Like Garza, Ocasio-Cortez refuses to change her ultimate destination. She is, as Giridharadas puts it, “playing the game to overturn it; being human and personal for the sake of dismantling structures.” But, also like Garza, she is more than willing to consider new ways to get there.
For those who depend on Democratic victories for their well-being and even survival, the task of persuasion is an existential one. Some can afford to be fatalistic about the project of changing minds; they can simply retreat if the democratic project fails and public services crumble or disappear. But they are few in number.
It’s easy to be cynical about persuasion, particularly given how extreme Republican politicians have become. In many ways, this cynicism echoes the just let them secede discourse in which some progressives in safely blue states respond to anti-democratic, even fascist, victories in Texas or Florida or Idaho with some version of we’re better off without them.
But to “just let them secede,” to give up on persuasion, is to abandon the millions of Americans who believe in the progressive agenda or depend on the policies and protections that Democrats fight to provide for the whole country. It is also to discard the egalitarian notion that we take care of other people whether or not they have “earned” it—the notion that other people matter.
Here you find the foundational aim of Giridharadas’s book: to persuade the persuaders. To convince the pundits and politicians, power brokers and party elites, activists and organizers, volunteers and voters—everyone who might be in a position to shape the left’s political approach—not to give up on people.
That’s a major undertaking, and, inevitably, Persuaders leaves some important topics largely untouched.

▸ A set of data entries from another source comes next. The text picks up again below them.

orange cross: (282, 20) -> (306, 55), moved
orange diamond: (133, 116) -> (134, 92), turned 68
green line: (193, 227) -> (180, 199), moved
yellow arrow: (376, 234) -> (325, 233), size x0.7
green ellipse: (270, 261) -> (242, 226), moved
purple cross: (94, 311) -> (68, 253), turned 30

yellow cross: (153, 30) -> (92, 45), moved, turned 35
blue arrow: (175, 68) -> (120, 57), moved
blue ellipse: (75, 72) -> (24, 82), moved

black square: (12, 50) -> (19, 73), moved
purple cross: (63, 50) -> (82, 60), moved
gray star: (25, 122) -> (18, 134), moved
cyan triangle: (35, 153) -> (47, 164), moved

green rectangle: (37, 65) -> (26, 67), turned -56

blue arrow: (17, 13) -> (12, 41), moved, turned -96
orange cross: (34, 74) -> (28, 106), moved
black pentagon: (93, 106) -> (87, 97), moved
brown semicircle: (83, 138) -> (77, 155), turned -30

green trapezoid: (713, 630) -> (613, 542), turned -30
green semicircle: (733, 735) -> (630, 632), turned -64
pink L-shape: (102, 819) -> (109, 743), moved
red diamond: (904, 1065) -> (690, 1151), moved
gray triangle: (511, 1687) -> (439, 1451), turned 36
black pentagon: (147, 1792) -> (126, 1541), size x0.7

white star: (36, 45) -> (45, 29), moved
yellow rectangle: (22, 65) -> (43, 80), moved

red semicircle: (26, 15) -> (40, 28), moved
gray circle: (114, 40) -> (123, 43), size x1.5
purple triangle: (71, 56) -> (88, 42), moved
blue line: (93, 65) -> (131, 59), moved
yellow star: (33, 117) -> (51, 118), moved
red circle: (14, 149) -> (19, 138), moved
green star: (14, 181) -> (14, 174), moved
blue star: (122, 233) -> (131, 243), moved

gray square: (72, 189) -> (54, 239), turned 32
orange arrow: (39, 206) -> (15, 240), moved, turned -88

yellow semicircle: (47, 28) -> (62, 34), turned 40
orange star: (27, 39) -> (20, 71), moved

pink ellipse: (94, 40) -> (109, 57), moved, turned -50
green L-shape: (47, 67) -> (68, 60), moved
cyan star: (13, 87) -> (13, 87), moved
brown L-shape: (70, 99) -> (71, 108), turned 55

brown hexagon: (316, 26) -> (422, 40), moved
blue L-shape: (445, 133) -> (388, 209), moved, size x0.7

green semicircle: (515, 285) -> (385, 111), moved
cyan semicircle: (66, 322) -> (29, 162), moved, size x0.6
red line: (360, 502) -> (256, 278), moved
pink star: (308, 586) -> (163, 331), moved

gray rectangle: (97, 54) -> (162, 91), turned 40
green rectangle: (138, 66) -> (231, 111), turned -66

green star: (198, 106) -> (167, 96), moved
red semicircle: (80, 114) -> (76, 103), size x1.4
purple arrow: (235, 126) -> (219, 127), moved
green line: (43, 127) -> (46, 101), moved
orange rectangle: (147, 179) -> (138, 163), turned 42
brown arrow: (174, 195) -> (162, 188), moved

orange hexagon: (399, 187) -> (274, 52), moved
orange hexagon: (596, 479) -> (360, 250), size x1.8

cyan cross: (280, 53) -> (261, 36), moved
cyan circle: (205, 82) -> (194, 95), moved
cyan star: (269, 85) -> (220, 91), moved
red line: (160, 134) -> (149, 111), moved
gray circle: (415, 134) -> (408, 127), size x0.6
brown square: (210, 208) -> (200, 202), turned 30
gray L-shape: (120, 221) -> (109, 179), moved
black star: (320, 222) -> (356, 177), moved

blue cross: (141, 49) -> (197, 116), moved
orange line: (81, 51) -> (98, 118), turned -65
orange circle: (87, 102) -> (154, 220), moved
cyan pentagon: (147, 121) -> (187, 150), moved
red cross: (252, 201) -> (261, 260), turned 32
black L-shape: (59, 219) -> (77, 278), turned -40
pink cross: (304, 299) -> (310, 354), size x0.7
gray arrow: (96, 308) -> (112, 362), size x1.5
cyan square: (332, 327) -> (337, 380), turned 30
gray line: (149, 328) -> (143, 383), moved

While Giridharadas acknowledges the difficult and time-intensive nature of changing minds, the book leaves the reader wondering how to surmount not just misinformation but completely disconnected information ecosystems that create stark disagreement about how the world is. Even if you do manage to break into a different silo, how do you overcome the economic and algorithmic incentives that drive media and technology platforms to cash in on conflict, anger, and outrage?
Giridharadas, moreover, is a member of the progressive elite he’s trying to persuade. While he makes appearances throughout the book, I wanted more insight into his journey. Did Giridharadas have to be persuaded to believe in persuasion, as he’s seeking to do for others, or was he always a believer? How did spending years on the “front lines” of these fights change how he thinks about persuasion?
While those looking for a “solutions” section will be disappointed, Giridharadas is right not to outline some ten-step plan for securing permanent progressive majorities or promise a clear path toward saving democracy. The reason is that at the end of the day, persuasion is not a science. There is certainly some art to it, and the book introduces the reader to some of its most effective artists.
Mostly, though, there is trial and error. What The Persuaders does best is bring these trials and errors to life, and provide proof that they can succeed. People can change. Persuasion is possible.
Through story and anecdote and human experience, the book injects nuance and humanity into debates and dilemmas that are all too often fatalistic and cynical. The Persuaders brings its subjects to life, portraying their successes and struggles in a way that manages to leave the reader with a sense of solidarity and hopefulness, a conviction that the project of democracy is not lost, and an inspiration to get to work.
“No matter where you are on the political spectrum, the moral of coalition building is this idea that we need each other, especially when it comes to organizing around social change,” Alexandria Ocasio-Cortez tells Giridharadas. “The thing I keep coming back to is that it really isn’t one or the other. It’s that we need each other.”